Eiichiro Oda is one of my favorite mangaka of all time and the proclaimed writer of the epic over 900 chapter-long, continuing manga, One Piece, the current top-selling manga. He continually astounds readers with his beautifully interwoven story arcs, character development, and unique artistic style and yet one aspect of his work persistently falls short of the mark — his writing and designing of female characters.

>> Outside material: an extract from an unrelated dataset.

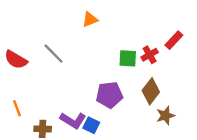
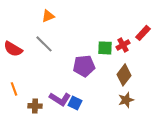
orange triangle: (90, 19) -> (48, 16), moved
purple pentagon: (109, 95) -> (84, 66), moved
brown star: (165, 116) -> (126, 100), moved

Oda has displayed an immense array of designing abilities, drawing influence from artistic and regional styles from all over the world and yet all of his female characters have the same face and body shape. Vivi, Nami, Robin, Rebecca, Shirahoshi, etc. All of these unique characters would look the same if you gave them the same hair and eyes, something that would not work for the male characters who display many different kinds of eye shapes, hair styles, body types, nose shapes, etc.
In terms of writing as well, even characters who are supposedly "strong" like Rebecca (a freaking gladiator), are swept up and saved by male heroes. Oda doesn’t seem to like to give his female characters proper adversaries to fight, a necessary component to completing a character arc in the world of One Piece – all plots lead to a final showdown of some sort. And yet the female characters only face off against other villainous female characters of the same caliber (Nami vs Kalifa/Miss Doublefinger) whereas Luffy and Zoro are always given stronger and better challenges.

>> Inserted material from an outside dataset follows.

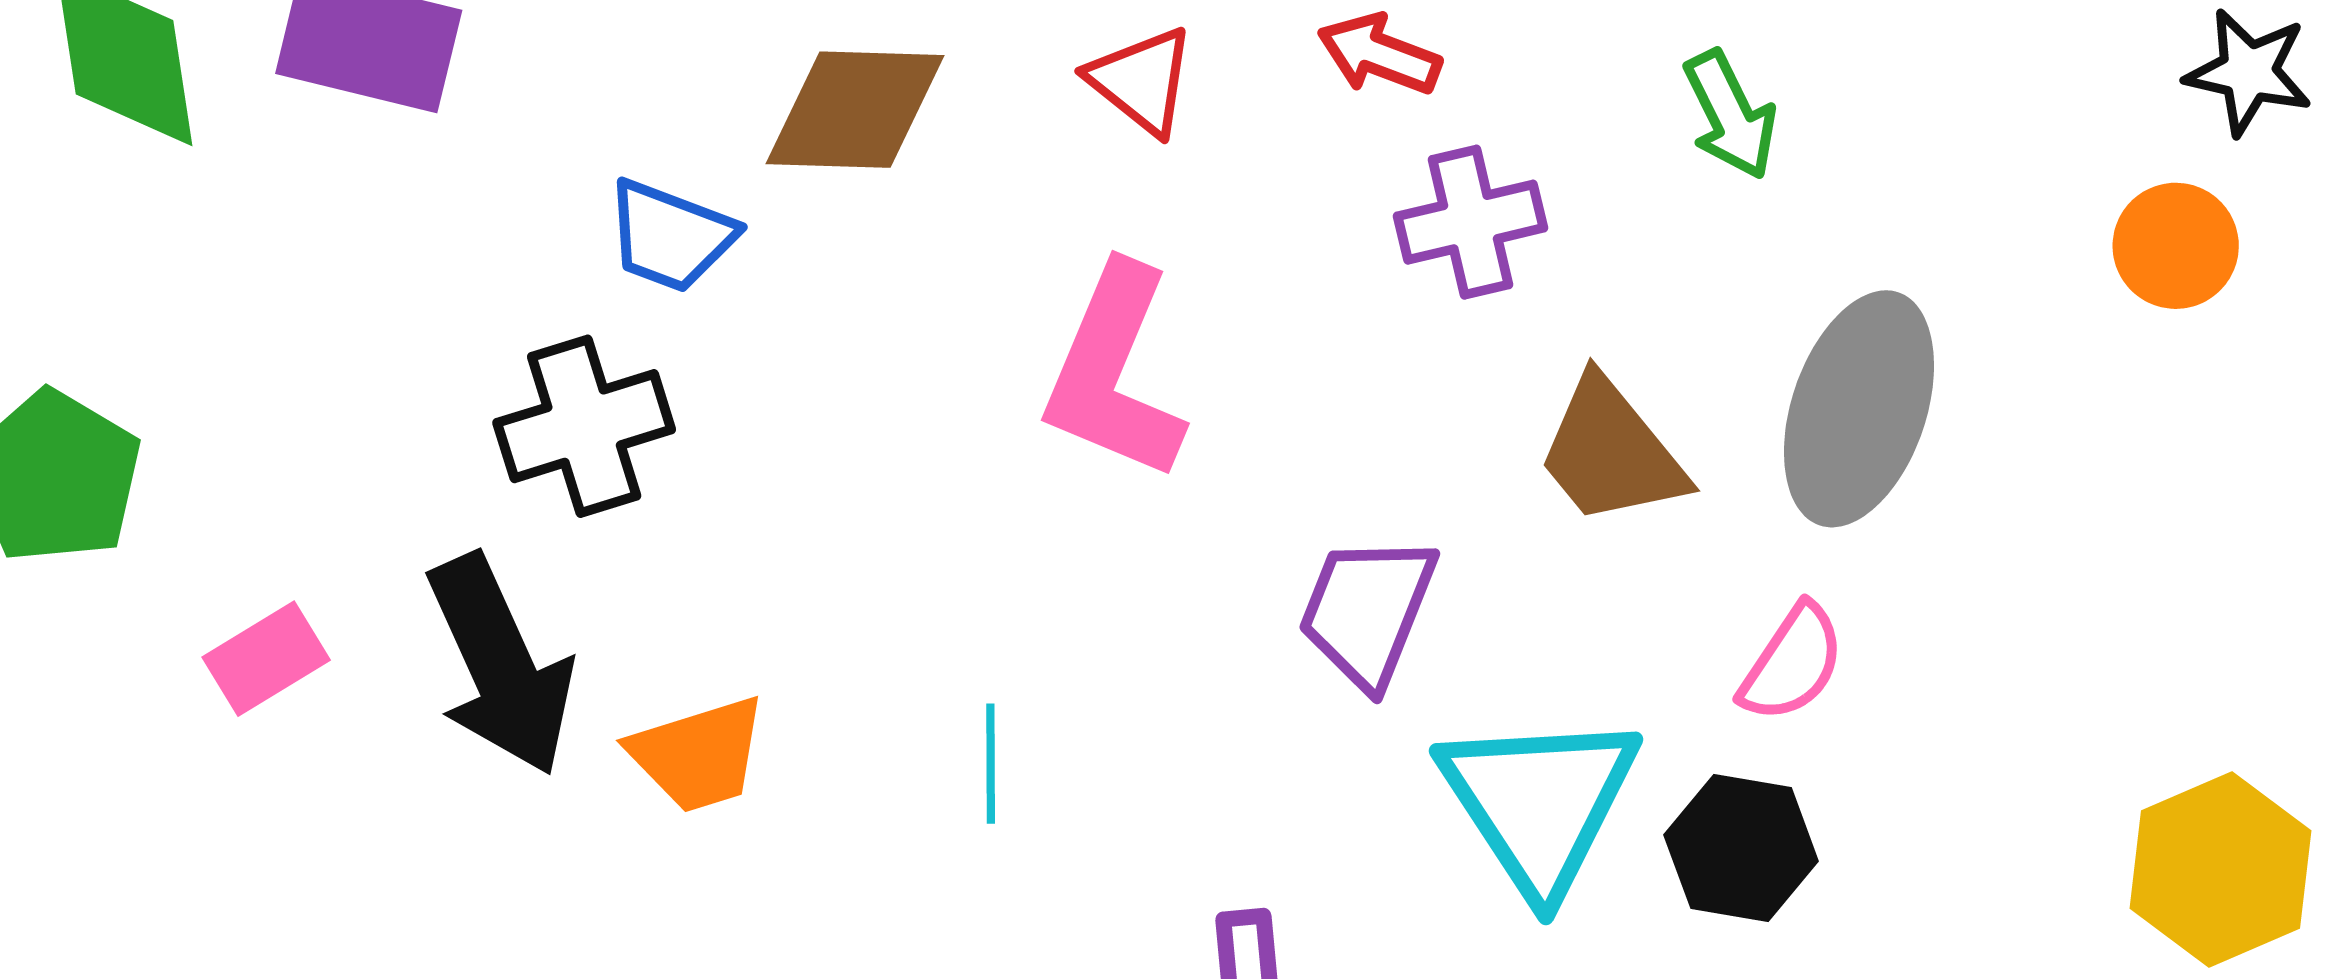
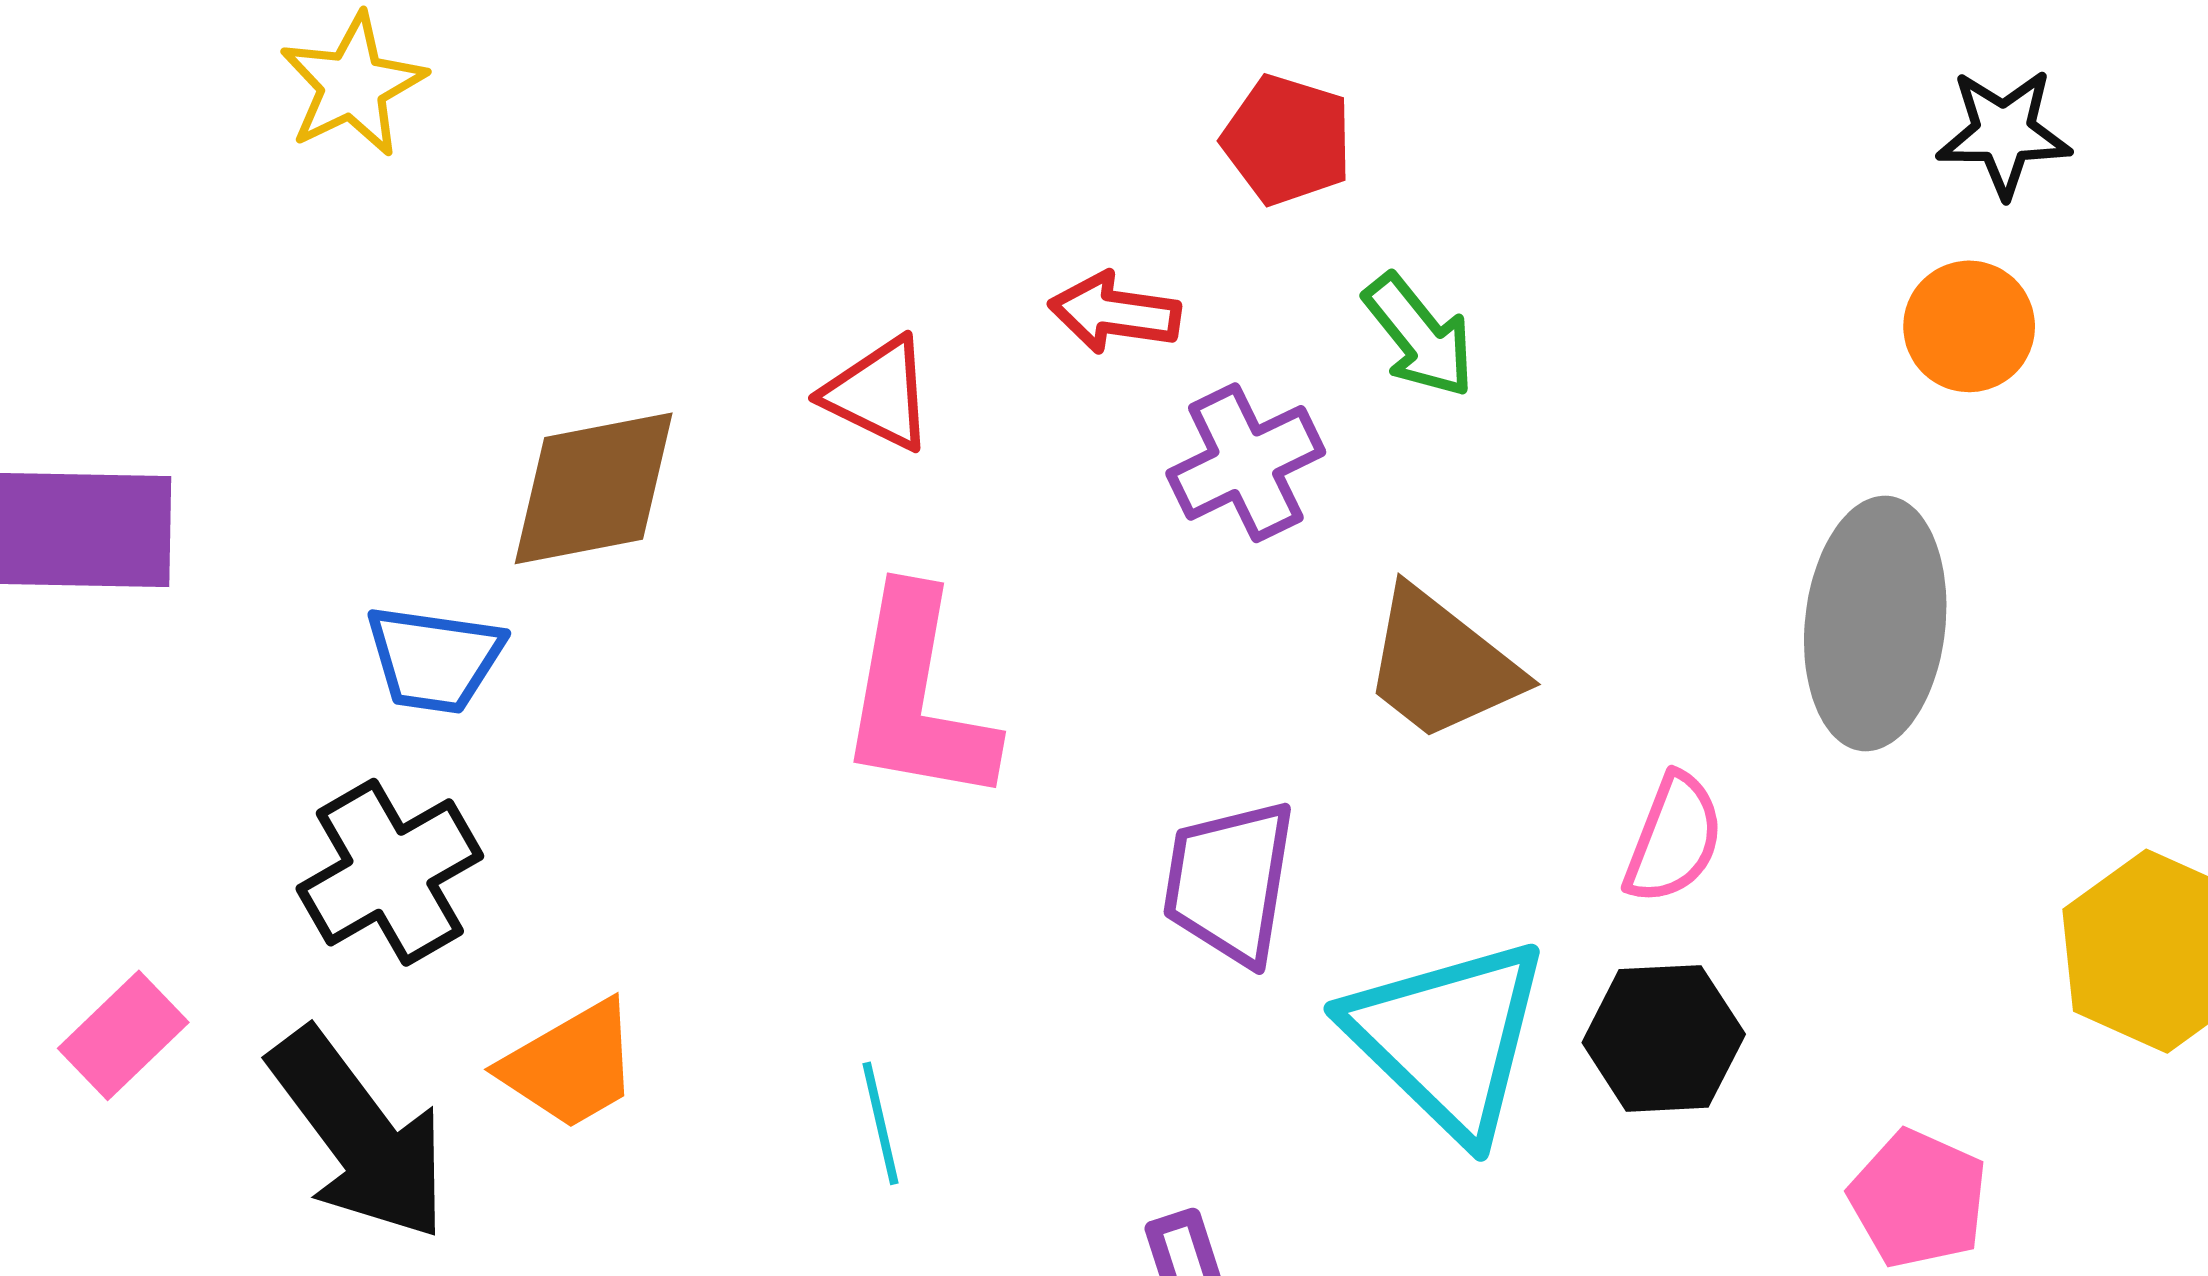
green arrow: (1730, 115) -> (1419, 336), moved
gray ellipse: (1859, 409) -> (1875, 623), moved
pink rectangle: (266, 659) -> (123, 1035), moved
orange trapezoid: (698, 754) -> (571, 1065), moved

Oda doesn’t seem to respect a woman’s ability to battle a man on equal footing; its a logic that doesn’t seem to exist in the narrative. Throughout the series Oda betrays a serious awareness of historical and political issues regarding human injustice, inequality, authoritarianism, colonialism, etc. And yet why is it that he utterly fails in turning this critical eye to gender?

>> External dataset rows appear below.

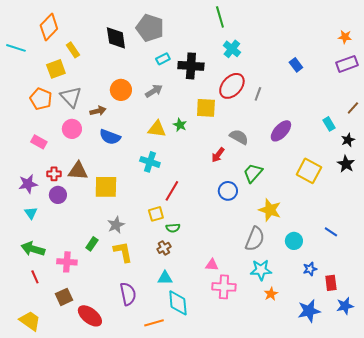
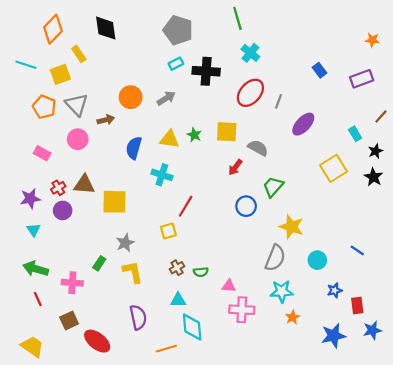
gray pentagon: (150, 28) -> (178, 30), moved
black diamond: (116, 38) -> (106, 28), moved
cyan line: (16, 48) -> (26, 65), moved
purple rectangle: (347, 64) -> (362, 79), moved
yellow square: (206, 108) -> (227, 132), moved
purple ellipse: (281, 131) -> (303, 124), moved
blue semicircle: (110, 137) -> (134, 148), moved, turned 85
yellow square: (309, 171) -> (334, 168), moved, turned 30
red cross: (54, 174) -> (58, 188), turned -32
green semicircle: (173, 228) -> (201, 272), moved

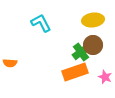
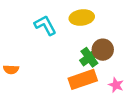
yellow ellipse: (93, 20) -> (82, 18), moved

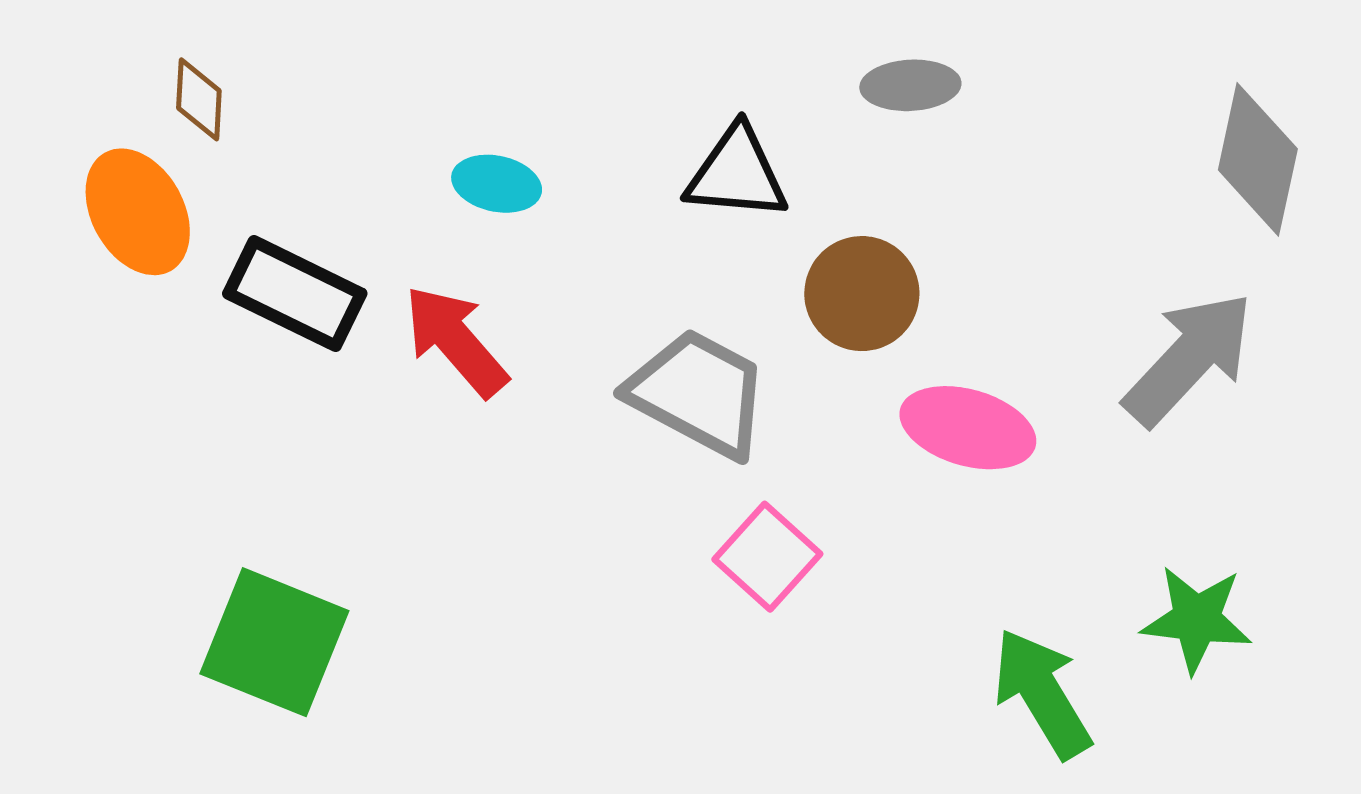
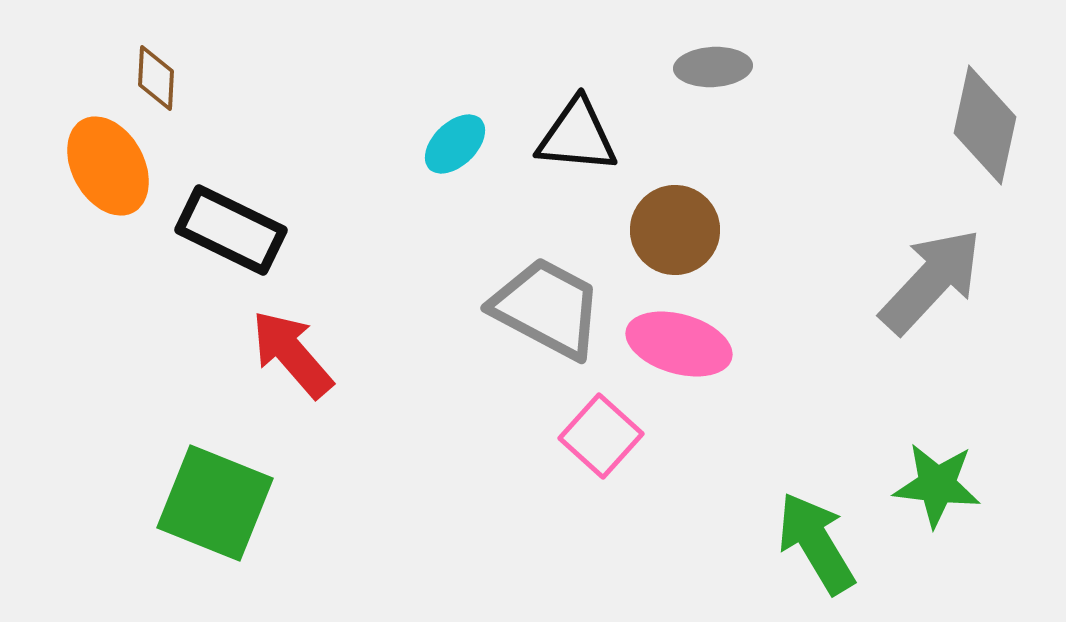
cyan ellipse: (497, 184) -> (455, 144), moved, turned -56
red arrow: (456, 341) -> (292, 354), moved
pink ellipse: (968, 428) -> (679, 344), moved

"Oda doesn’t seem to respect a woman’s ability to battle a man on equal footing"Because it doesn't really exist. It can happen, given some circumstantial factors, but overall its a fallacy created by the more moden concept of equality. Of course the concept itself is righteous and necesary, as both men and women should be respected equally and given the same opportunities. But like with many other things, this causes a large part of the masses to confuse and misunderstand some aspects.And before this possibly devolves into me getting called sexist (because it tends to be the "easy rebuttal" button for some people), for pointing this out, lets clarify one thing: I AM a woman, but that doesn't make me blind to some very obvious facts that a lot of people seem to be intent on forcibly denying no matter how clear they are.Men and women are equals, but they're not "the same". We are fundamentally different in many aspects, which includes the physical one, and no amount of self-righteous denial will change this. It has been proved time and time again that in all disciplines involving physical strength and speed, even the top female athletes tend to fall far behind their male counterparts. The same can be said from women in military combat positions, who always get outperformed by men in similar circumstances (meaning, with similar amounts of experience and training). This is an undeniable fact.Oda doesn't often put female characters fighting on par with male characters, because in the real world that IS how it works 99% of the time. Of course a woman with extensive fitness and combat training can beat a man with much less of both, which gets represented in scenes like Kalifa steamrolling through countless strong male fighters from the Galley-La company, but the point is, when both men and women have a similar level of preparation, the intrinsic physical advantage men hold over women comes to play in full force, greatly tilting the balance in their favour.Again, it has nothing to do with sexism, but with being realistic.